In this contribution a convenient synthetic method to obtain the previously unknown dianionic cyclic silenolates and germenolates is described. These dianions 2a,b and 4a,b are easily accessible via a one-pot synthetic protocol in high yields. Their structural properties were analyzed by a combination of NMR, single-crystal X-ray crystallography, and DFT quantum mechanical calculations. Moreover, the reactivity of 2a,b and 4a,b with selected examples of electrophiles was investigated. 2a and 4a were reacted with ClSiiPr3 to give new examples of polysilanes and polygermanes with exocyclic double bonds. The reaction of 2b with ClSiMe2SiMe2Cl led to the formation of the acyl bicyclo[2.2.2]octasilane 6. Moreover, the reaction of 2a,b and 4a,b with MeI, as an example of a carbon-centered electrophile, led to selective alkylation reactions at the negatively charged silicon and germanium atoms.

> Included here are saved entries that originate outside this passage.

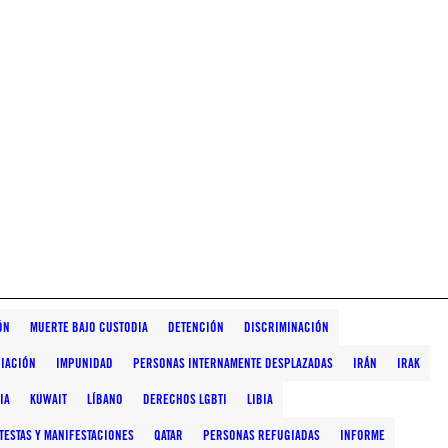
ÓN
MUERTE BAJO CUSTODIA
DETENCIÓN
DISCRIMINACIÓN
CIACIÓN
IMPUNIDAD
PERSONAS INTERNAMENTE DESPLAZADAS
IRÁN
IRAK
IA
KUWAIT
LÍBANO
DERECHOS LGBTI
LIBIA
TESTAS Y MANIFESTACIONES
QATAR
PERSONAS REFUGIADAS
INFORME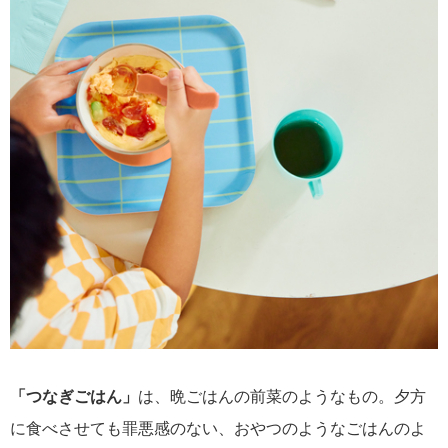
「つなぎごはん」
は、晩ごはんの前菜のようなもの。夕方
に食べさせても罪悪感のない、おやつのようなごはんのよ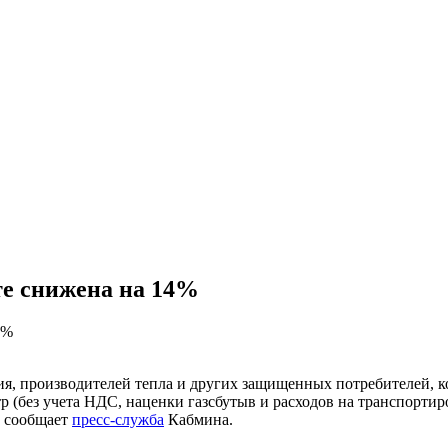
те снижена на 14%
ния, производителей тепла и других защищенных потребителей, 
тр (без учета НДС, наценки газсбутыв и расходов на транспорт
, сообщает
пресс-служба
Кабмина.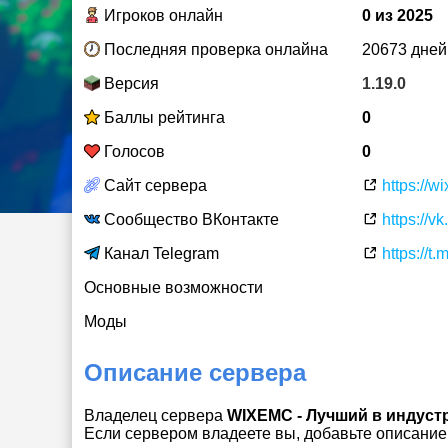
Игроков онлайн
0 из 2025
Последняя проверка онлайна
20673 дней
Версия
1.19.0
Баллы рейтинга
0
Голосов
0
Сайт сервера
https://w
Сообщество ВКонтакте
https://v
Канал Telegram
https://t
Основные возможности
Моды
Описание сервера
Владелец сервера
WIXEMC - Лучший в индустр
Если сервером владеете вы, добавьте описание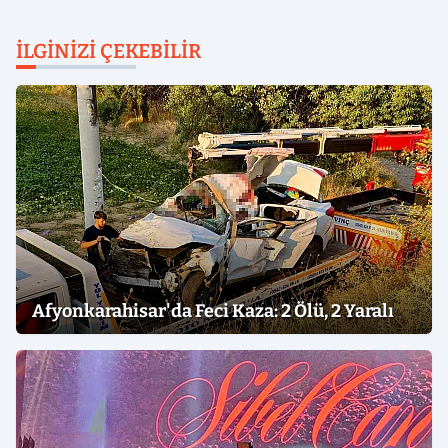
İLGINIZI ÇEKEBILIR
Afyonkarahisar'da Feci Kaza: 2 Ölü, 2 Yaralı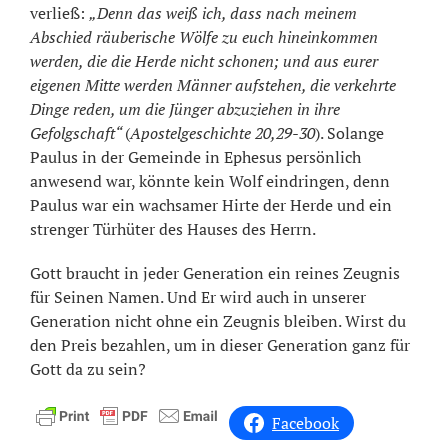
verließ:
„Denn das weiß ich, dass nach meinem
Abschied räuberische Wölfe zu euch hineinkommen
werden, die die Herde nicht schonen; und aus eurer
eigenen Mitte werden Männer aufstehen, die verkehrte
Dinge reden, um die Jünger abzuziehen in ihre
Gefolgschaft“
(
Apostelgeschichte 20,29-30
). Solange
Paulus in der Gemeinde in Ephesus persönlich
anwesend war, könnte kein Wolf eindringen, denn
Paulus war ein wachsamer Hirte der Herde und ein
strenger Türhüter des Hauses des Herrn.
Gott braucht in jeder Generation ein reines Zeugnis
für Seinen Namen. Und Er wird auch in unserer
Generation nicht ohne ein Zeugnis bleiben. Wirst du
den Preis bezahlen, um in dieser Generation ganz für
Gott da zu sein?
Facebook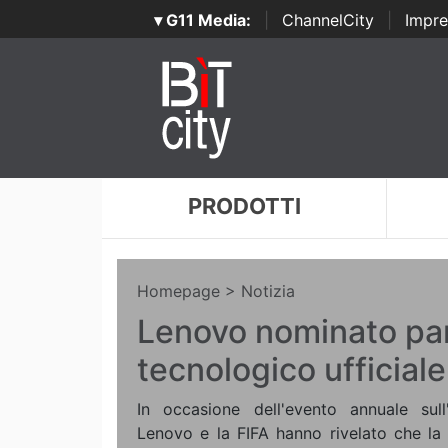
▾ G11 Media:
|
ChannelCity
|
Impre
PRODOTTI
Homepage
> Notizia
Lenovo nominato pa
tecnologico ufficiale
In occasione dell'evento annuale sul
Lenovo e la FIFA hanno rivelato che la 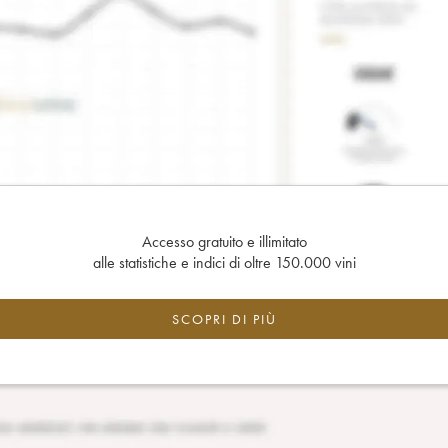
Accesso gratuito e illimitato
alle statistiche e indici di oltre 150.000 vini
SCOPRI DI PIÙ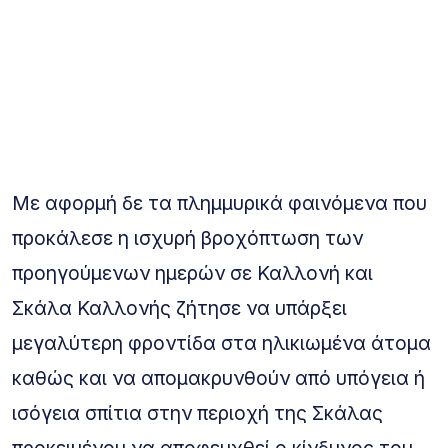
Με αφορμή δε τα πλημμυρικά φαινόμενα που
προκάλεσε η ισχυρή βροχόπτωση των
προηγούμενων ημερών σε Καλλονή και
Σκάλα Καλλονής ζήτησε να υπάρξει
μεγαλύτερη φροντίδα στα ηλικιωμένα άτομα
καθώς και να απομακρυνθούν από υπόγεια ή
ισόγεια σπίτια στην περιοχή της Σκάλας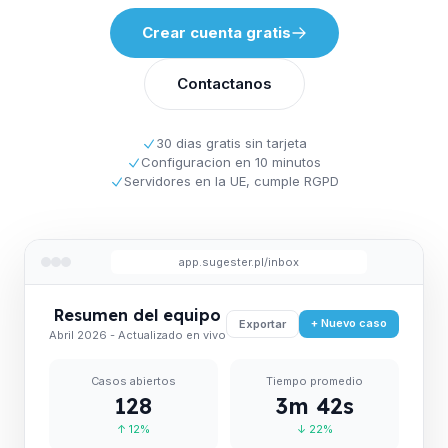
Crear cuenta gratis
Contactanos
30 dias gratis sin tarjeta
Configuracion en 10 minutos
Servidores en la UE, cumple RGPD
app.sugester.pl/inbox
Resumen del equipo
+ Nuevo caso
Exportar
Abril 2026 - Actualizado en vivo
Casos abiertos
Tiempo promedio
128
3m 42s
↑ 12%
↓ 22%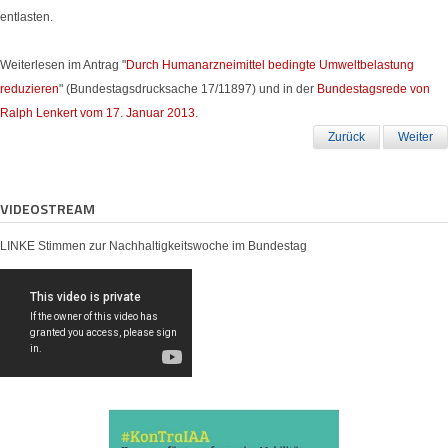
entlasten.
Weiterlesen im Antrag "
Durch Humanarzneimittel bedingte Umweltbelastung
reduzieren
" (Bundestagsdrucksache 17/11897) und in der
Bundestagsrede von
Ralph Lenkert vom 17. Januar 2013
.
Zurück
Weiter
VIDEOSTREAM
LINKE Stimmen zur Nachhaltigkeitswoche im Bundestag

The corresponding methylated structures 9a,b and 10a,b were formed in nearly quantitative yields. The competitive reactivity of the silyl and silenolate anion toward 1 equiv of ClSiMe3 showed that the outcome of the reaction was strongly influenced by the substituent at the carbonyl moiety. 2a reacted with 1 equiv of ClSiMe3 to give the corresponding cyclic silenolate S1a, which demonstrated that the silyl anion is more nucleophilic than the silenolate with attached aromatic groups. 2b, on the other hand, reacted with 1 equiv of ClSiMe3 to give the bicyclic compound 11 via an intramolecular sila-Peterson alkenation reaction. These findings clearly showed that the alkyl-substituted silenolate is more nucleophilic than the silyl anion. This paper demonstrates that 2a,b and 4a,b have the potential to be used as unique building blocks for complex polysilane and polygermane frameworks.